Según Gottman, las críticas destructivas son una incipiente señal de alarma que indica que el matrimonio se halla en peligro. En un matrimonio emocional mente sano, tanto la esposa como el marido se sienten lo suficientemente libres como para formular abiertamente sus quejas. Pero suele ocurrir que, en medio del fragor del enfado, las quejas se formulen de un modo destructivo, bajo la foma de un ataque en toda regla contra el carácter del cónyuge. Pamela y Tom, por ejemplo, quedaron a una hora concreta frente a la estafeta de correos para ir al cine y, seguidamente, Pamela se dirigió con su hija a una zapatería mientras su marido iba a echar un vistazo a la librería. Pero a la hora convenida Tom todavía no había aparecido. «¿Dónde se habrá metido? La película empieza dentro de diez minutos —se quejó Pamela a su hija—. Si alguien sabe cómo estropear algo, ése es tu padre.» y cuando Tom apareció diez minutos después, contento por haberse encontrado con un viejo amigo y excusándose por el retraso, Pamela le espetó sarcásticamente: «muy bien; ya tendremos ocasión de discutir tu sorprendente habilidad para echar al traste todos los planes. Eres un egoísta y un desconsiderado».
Pero este tipo de quejas es algo más que una simple protesta, es un verdadero atentado contra la personalidad del otro, una crítica dirigida al individuo y no a sus actos.

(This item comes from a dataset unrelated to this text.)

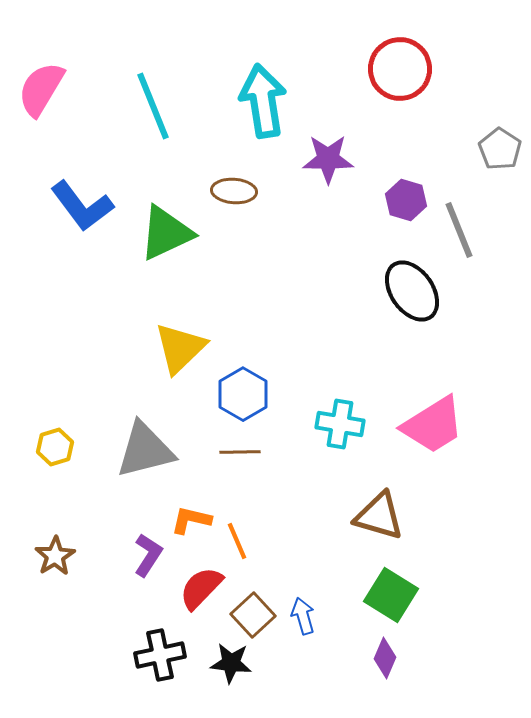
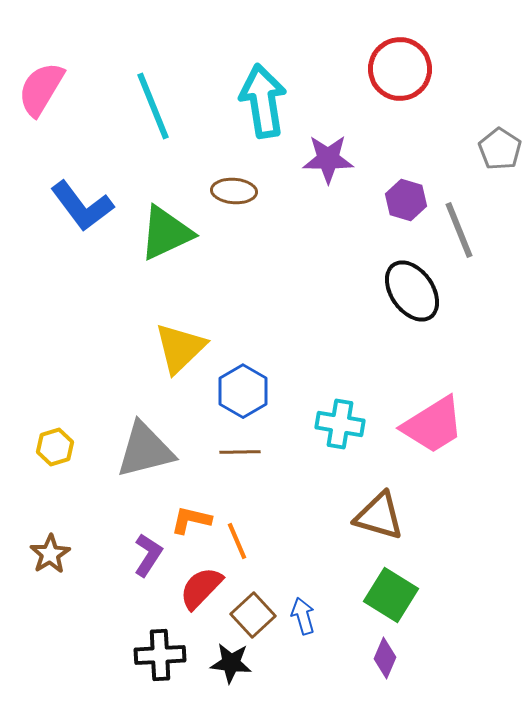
blue hexagon: moved 3 px up
brown star: moved 5 px left, 2 px up
black cross: rotated 9 degrees clockwise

Ante el intento de disculpa de Tom, Pamela le estigmatizó con los calificativos de «egoísta y desconsiderado». No es infrecuente que las parejas atraviesen por momentos similares, momentos en los que una queja sobre algo que el otro ha hecho se convierte en un ataque en toda regla contra la persona y no contra el hecho en cuestión.
Estas feroces críticas personales tienen un impacto emocional mucho más corrosivo que una queja razonada y tienden a producirse —quizá comprensiblemente— con mayor frecuencia cuando la esposa o el marido siente que sus quejas no son escuchadas ni tenidas en consideración.
La diferencia existente entre una queja y una crítica personal es evidente. En la queja, uno señala específicamente aquello que le molesta del otro miembro de la pareja y critica sus acciones —no su persona— expresándole cómo se siente. Por ejemplo, la frase «cuando olvidaste meter mi ropa en la lavadora sentí que te preocupabas muy poco de mi» no es beligerante ni pasiva sino una expresión asertiva que ilustra un grado de inteligencia emocional. Lo que ocurre en el caso de la crítica personal, en cambio, es que un miembro de la pareja se sirve de una demanda concreta para arremeter contra el otro («Siempre eres igual de egoísta e insensible. Esto me demuestra que no puedo confiar en que hagas nada bien»).
Este tipo de crítica deja a quien la recibe avergonzado, disgustado, ultrajado y humillado, y es muy probable que termine abocando a una reacción defensiva que no contribuya en nada a mejorar la situación.